◆ Raw data
*** Begin section ***

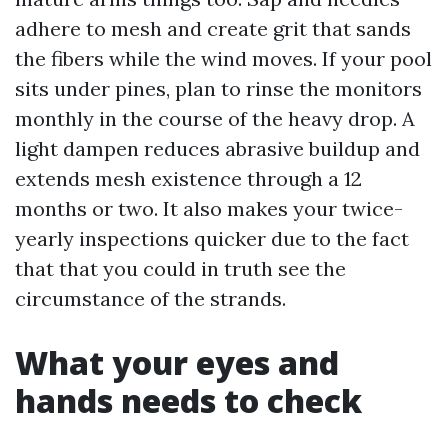
adhere to mesh and create grit that sands
the fibers while the wind moves. If your pool
sits under pines, plan to rinse the monitors
monthly in the course of the heavy drop. A
light dampen reduces abrasive buildup and
extends mesh existence through a 12
months or two. It also makes your twice-
yearly inspections quicker due to the fact
that that you could in truth see the
circumstance of the strands.
What your eyes and
hands needs to check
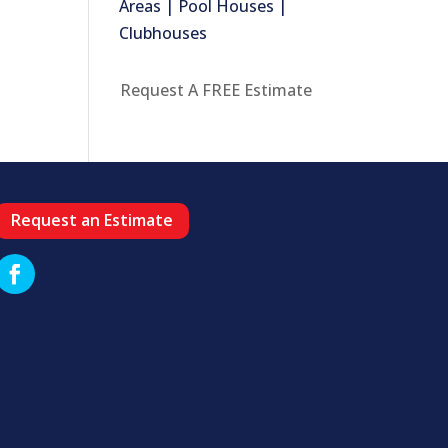
Areas | Pool Houses |
Clubhouses
Request A FREE Estimate
Request an Estimate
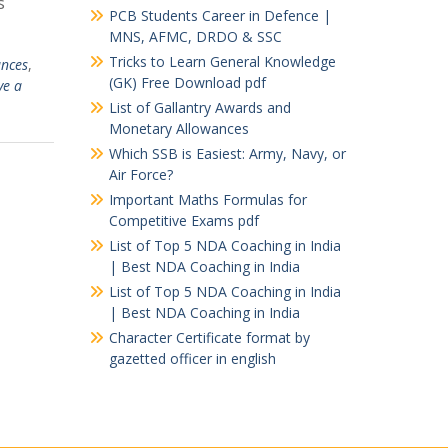
s
PCB Students Career in Defence |
MNS, AFMC, DRDO & SSC
Tricks to Learn General Knowledge
nces
,
(GK) Free Download pdf
ve a
List of Gallantry Awards and
Monetary Allowances
Which SSB is Easiest: Army, Navy, or
Air Force?
Important Maths Formulas for
Competitive Exams pdf
List of Top 5 NDA Coaching in India
| Best NDA Coaching in India
List of Top 5 NDA Coaching in India
| Best NDA Coaching in India
Character Certificate format by
gazetted officer in english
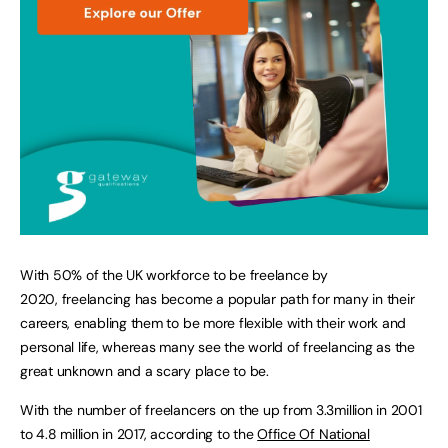
With 50% of the UK workforce to be freelance by
2020, freelancing has become a popular path for many in their
careers, enabling them to be more flexible with their work and
personal life, whereas many see the world of freelancing as the
great unknown and a scary place to be.
With the number of freelancers on the up from 3.3million in 2001
to 4.8 million in 2017, according to the
Office Of National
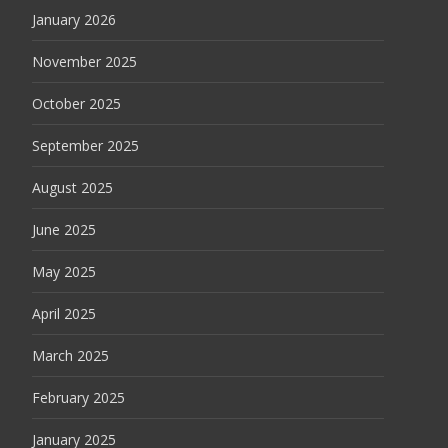
January 2026
November 2025
October 2025
September 2025
August 2025
June 2025
May 2025
April 2025
March 2025
February 2025
January 2025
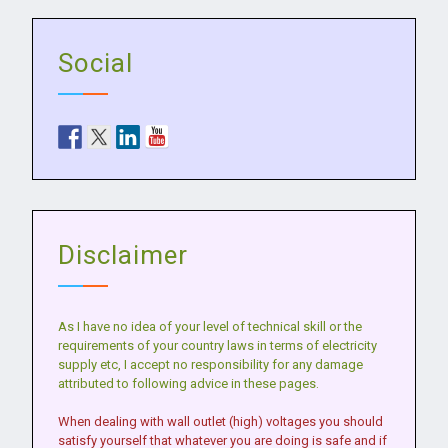
Social
Disclaimer
As I have no idea of your level of technical skill or the
requirements of your country laws in terms of electricity
supply etc, I accept no responsibility for any damage
attributed to following advice in these pages.
When dealing with wall outlet (high) voltages you should
satisfy yourself that whatever you are doing is safe and if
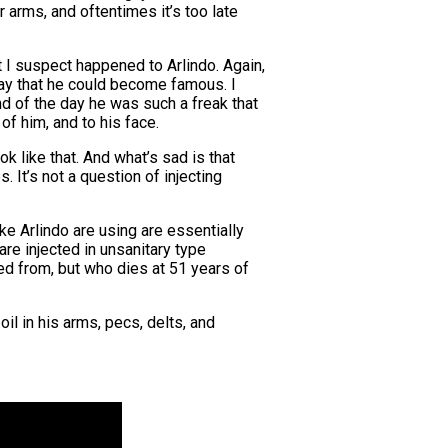
r arms, and oftentimes it’s too late
I suspect happened to Arlindo. Again,
way that he could become famous. I
d of the day he was such a freak that
of him, and to his face.
k like that. And what’s sad is that
. It’s not a question of injecting
e Arlindo are using are essentially
re injected in unsanitary type
ied from, but who dies at 51 years of
il in his arms, pecs, delts, and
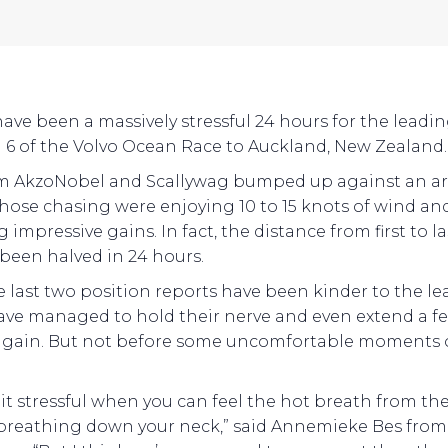
 have been a massively stressful 24 hours for the leadin
 6 of the Volvo Ocean Race to Auckland, New Zealand.
m AkzoNobel and Scallywag bumped up against an ar
those chasing were enjoying 10 to 15 knots of wind an
impressive gains. In fact, the distance from first to la
 been halved in 24 hours.
e last two position reports have been kinder to the le
ve managed to hold their nerve and even extend a f
again. But not before some uncomfortable moments
 bit stressful when you can feel the hot breath from th
breathing down your neck,” said Annemieke Bes from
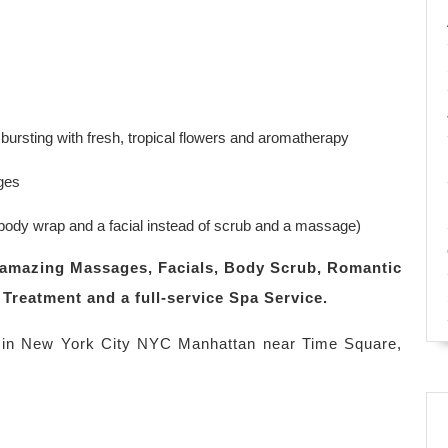
ursting with fresh, tropical flowers and aromatherapy
ges
ody wrap and a facial instead of scrub and a massage)
ng amazing Massages, Facials, Body Scrub, Romantic
Treatment and a full-service Spa Service.
in New York City NYC Manhattan near Time Square,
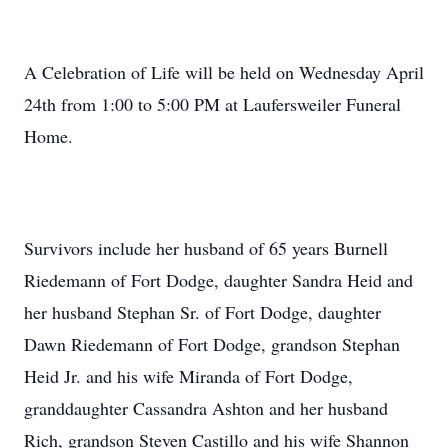
A Celebration of Life will be held on Wednesday April
24th from 1:00 to 5:00 PM at Laufersweiler Funeral
Home.
Survivors include her husband of 65 years Burnell
Riedemann of Fort Dodge, daughter Sandra Heid and
her husband Stephan Sr. of Fort Dodge, daughter
Dawn Riedemann of Fort Dodge, grandson Stephan
Heid Jr. and his wife Miranda of Fort Dodge,
granddaughter Cassandra Ashton and her husband
Rich, grandson Steven Castillo and his wife Shannon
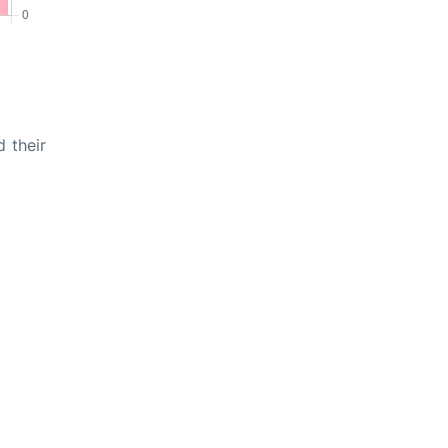
d their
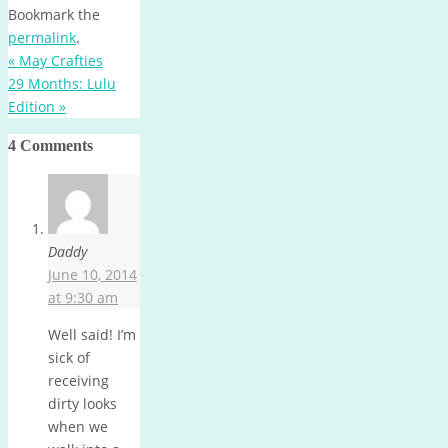
Bookmark the
permalink
.
«
May Crafties
29 Months: Lulu
Edition
»
4 Comments
Daddy
June 10, 2014
at 9:30 am
Well said! I’m
sick of
receiving
dirty looks
when we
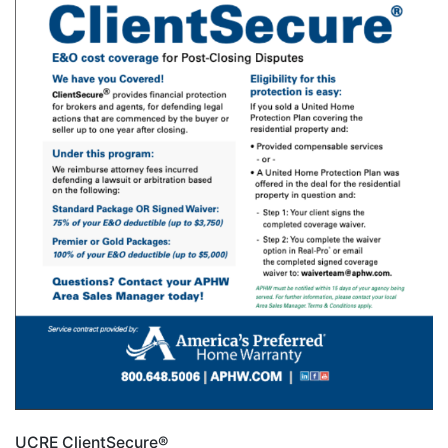
UCRE ClientSecure®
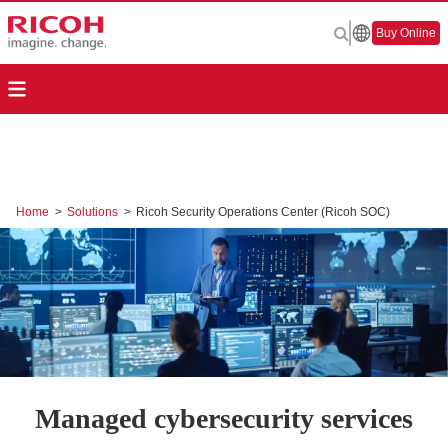
Buy Online
Home
>
Solutions
>
Ricoh Security Operations Center (Ricoh SOC)
Managed cybersecurity services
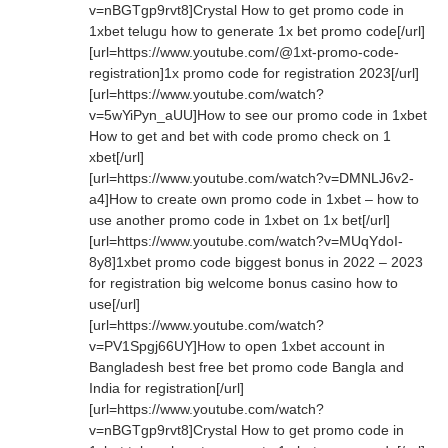
v=nBGTgp9rvt8]Crystal How to get promo code in
1xbet telugu how to generate 1x bet promo code[/url]
[url=https://www.youtube.com/@1xt-promo-code-
registration]1x promo code for registration 2023[/url]
[url=https://www.youtube.com/watch?
v=5wYiPyn_aUU]How to see our promo code in 1xbet
How to get and bet with code promo check on 1
xbet[/url]
[url=https://www.youtube.com/watch?v=DMNLJ6v2-
a4]How to create own promo code in 1xbet – how to
use another promo code in 1xbet on 1x bet[/url]
[url=https://www.youtube.com/watch?v=MUqYdoI-
8y8]1xbet promo code biggest bonus in 2022 – 2023
for registration big welcome bonus casino how to
use[/url]
[url=https://www.youtube.com/watch?
v=PV1Spgj66UY]How to open 1xbet account in
Bangladesh best free bet promo code Bangla and
India for registration[/url]
[url=https://www.youtube.com/watch?
v=nBGTgp9rvt8]Crystal How to get promo code in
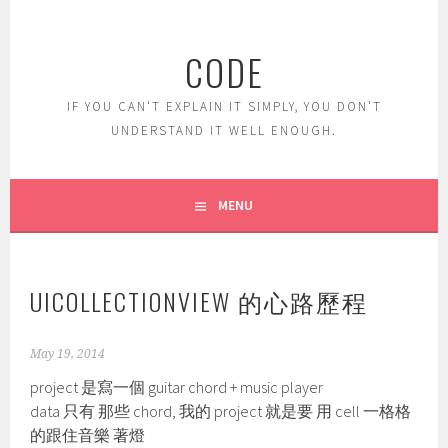
Skip
to
CODE
content
IF YOU CAN'T EXPLAIN IT SIMPLY, YOU DON'T
UNDERSTAND IT WELL ENOUGH.
MENU
UICOLLECTIONVIEW 的心路歷程
May 19, 2014
project 是寫一個 guitar chord + music player
data 只有 那些 chord, 我的 project 就是要 用 cell 一格格
的跟住音樂 著燈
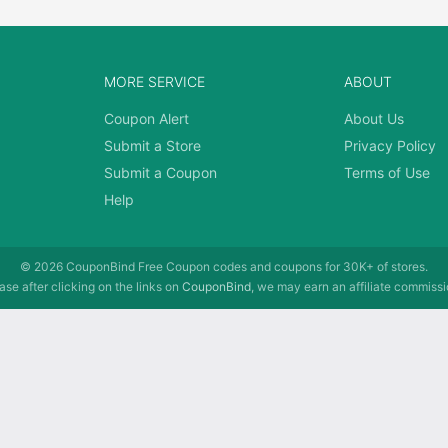
MORE SERVICE
ABOUT
Coupon Alert
About Us
Submit a Store
Privacy Policy
Submit a Coupon
Terms of Use
Help
© 2026
CouponBind
Free Coupon codes and coupons for 30K+ of stores.
se after clicking on the links on
CouponBind
, we may earn an affiliate commissi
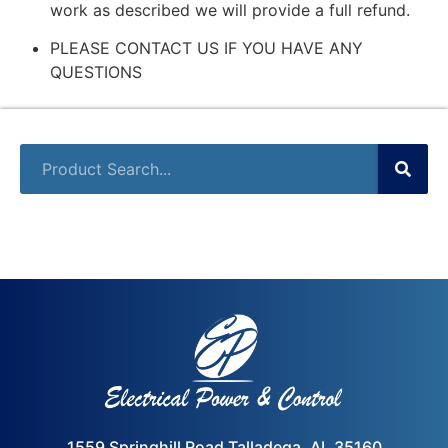
work as described we will provide a full refund.
PLEASE CONTACT US IF YOU HAVE ANY
QUESTIONS
1559 Springhill Road Talladega, AL 35160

*** End section ***

◆ What you will do
I need the lines from the line containing "Heid Jr. and" through the final line of the listing duplicated exactly, both ends included, with no pictures and nothing else.

◆ Task output
Heid Jr. and his wife Miranda of Fort Dodge,
granddaughter Cassandra Ashton and her husband
Rich, grandson Steven Castillo and his wife Shannon
d their
Bookmark the
permalink
.
«
May Crafties
29 Months: Lulu
Edition
»
4 Comments
Daddy
June 10, 2014
at 9:30 am
Well said! I’m
sick of
receiving
dirty looks
when we
UCRE ClientSecure®
Buy Online
Home
>
Solutions
>
Ricoh Security Operations Center (Ricoh SOC)
Managed cybersecurity services
v=nBGTgp9rvt8]Crystal How to get promo code in
1xbet telugu how to generate 1x bet promo code[/url]
[url=https://www.youtube.com/@1xt-promo-code-
registration]1x promo code for registration 2023[/url]
[url=https://www.youtube.com/watch?
v=5wYiPyn_aUU]How to see our promo code in 1xbet
How to get and bet with code promo check on 1
xbet[/url]
[url=https://www.youtube.com/watch?v=DMNLJ6v2-
a4]How to create own promo code in 1xbet – how to
use another promo code in 1xbet on 1x bet[/url]
[url=https://www.youtube.com/watch?v=MUqYdoI-
8y8]1xbet promo code biggest bonus in 2022 – 2023
for registration big welcome bonus casino how to
use[/url]
[url=https://www.youtube.com/watch?
v=PV1Spgj66UY]How to open 1xbet account in
Bangladesh best free bet promo code Bangla and
India for registration[/url]
[url=https://www.youtube.com/watch?
v=nBGTgp9rvt8]Crystal How to get promo code in
Skip
to
CODE
content
IF YOU CAN'T EXPLAIN IT SIMPLY, YOU DON'T
UNDERSTAND IT WELL ENOUGH.
MENU
UICOLLECTIONVIEW 的心路歷程
May 19, 2014
project 是寫一個 guitar chord + music player
data 只有 那些 chord, 我的 project 就是要 用 cell 一格格
的跟住音樂 著燈
MORE SERVICE
ABOUT
Coupon Alert
About Us
Submit a Store
Privacy Policy
Submit a Coupon
Terms of Use
Help
© 2026
CouponBind
Free Coupon codes and coupons for 30K+ of stores.
se after clicking on the links on
CouponBind
, we may earn an affiliate commissi
work as described we will provide a full refund.
PLEASE CONTACT US IF YOU HAVE ANY
QUESTIONS
1559 Springhill Road Talladega, AL 35160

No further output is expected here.